• Your instructions: Only one stretch of the data below is wanted: the lines from the one with "os dias (incluso sábado, domingo e feriado)." through the one with "wyspecjalizowane spółki z", repeated exactly.

• Information shown:
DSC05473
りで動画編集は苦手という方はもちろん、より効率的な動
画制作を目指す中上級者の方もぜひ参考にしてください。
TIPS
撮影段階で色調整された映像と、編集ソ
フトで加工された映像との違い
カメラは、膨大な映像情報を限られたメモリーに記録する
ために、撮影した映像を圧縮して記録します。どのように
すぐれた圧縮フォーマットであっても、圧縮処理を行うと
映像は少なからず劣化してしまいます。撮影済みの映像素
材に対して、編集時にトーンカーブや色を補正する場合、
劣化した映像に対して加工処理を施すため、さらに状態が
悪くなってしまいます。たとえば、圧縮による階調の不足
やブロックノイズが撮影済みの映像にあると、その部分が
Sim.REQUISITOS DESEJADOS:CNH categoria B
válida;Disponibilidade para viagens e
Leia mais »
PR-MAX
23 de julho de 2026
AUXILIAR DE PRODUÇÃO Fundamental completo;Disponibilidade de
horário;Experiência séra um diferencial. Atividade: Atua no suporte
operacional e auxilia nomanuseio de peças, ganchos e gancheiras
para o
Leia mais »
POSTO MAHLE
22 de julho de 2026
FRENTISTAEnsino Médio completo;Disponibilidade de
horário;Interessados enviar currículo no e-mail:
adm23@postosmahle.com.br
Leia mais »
--
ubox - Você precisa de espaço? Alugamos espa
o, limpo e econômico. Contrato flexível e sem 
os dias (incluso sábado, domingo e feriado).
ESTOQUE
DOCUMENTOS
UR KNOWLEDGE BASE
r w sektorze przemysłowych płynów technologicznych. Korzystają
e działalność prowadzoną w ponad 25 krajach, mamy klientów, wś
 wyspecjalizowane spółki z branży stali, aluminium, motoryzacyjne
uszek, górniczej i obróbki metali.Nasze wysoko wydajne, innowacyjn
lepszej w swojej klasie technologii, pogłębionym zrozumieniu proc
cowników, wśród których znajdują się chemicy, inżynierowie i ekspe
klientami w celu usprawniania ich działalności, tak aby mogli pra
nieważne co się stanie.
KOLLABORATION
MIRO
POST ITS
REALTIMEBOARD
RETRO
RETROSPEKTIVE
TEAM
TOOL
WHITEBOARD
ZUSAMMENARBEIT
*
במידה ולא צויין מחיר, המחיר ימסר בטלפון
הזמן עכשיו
--
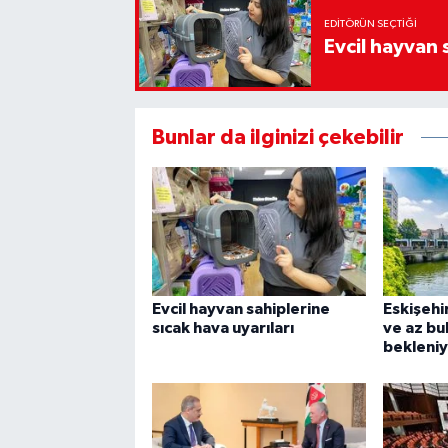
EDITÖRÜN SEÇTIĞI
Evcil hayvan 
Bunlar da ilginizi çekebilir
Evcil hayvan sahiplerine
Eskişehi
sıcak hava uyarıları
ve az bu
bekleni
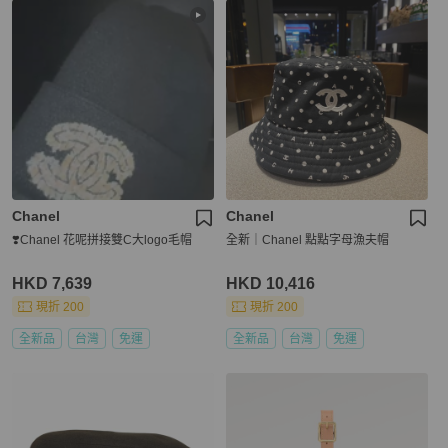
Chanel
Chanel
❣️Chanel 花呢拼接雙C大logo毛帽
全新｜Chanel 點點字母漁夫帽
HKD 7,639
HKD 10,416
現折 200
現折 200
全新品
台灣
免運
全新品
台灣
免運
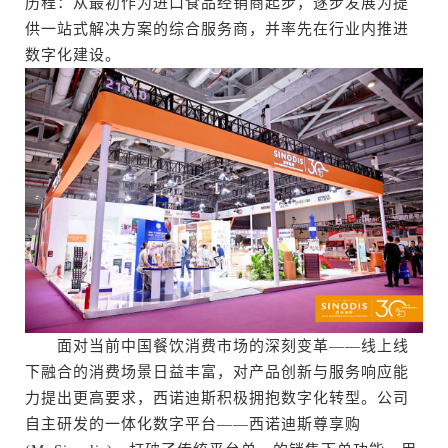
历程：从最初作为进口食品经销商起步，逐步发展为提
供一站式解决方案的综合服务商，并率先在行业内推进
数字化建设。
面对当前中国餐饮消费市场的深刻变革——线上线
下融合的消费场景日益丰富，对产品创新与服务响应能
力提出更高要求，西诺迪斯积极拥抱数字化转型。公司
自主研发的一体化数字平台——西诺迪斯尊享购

• Result below:
os dias (incluso sábado, domingo e feriado).
ESTOQUE
DOCUMENTOS
UR KNOWLEDGE BASE
r w sektorze przemysłowych płynów technologicznych. Korzystają
e działalność prowadzoną w ponad 25 krajach, mamy klientów, wś
 wyspecjalizowane spółki z branży stali, aluminium, motoryzacyjne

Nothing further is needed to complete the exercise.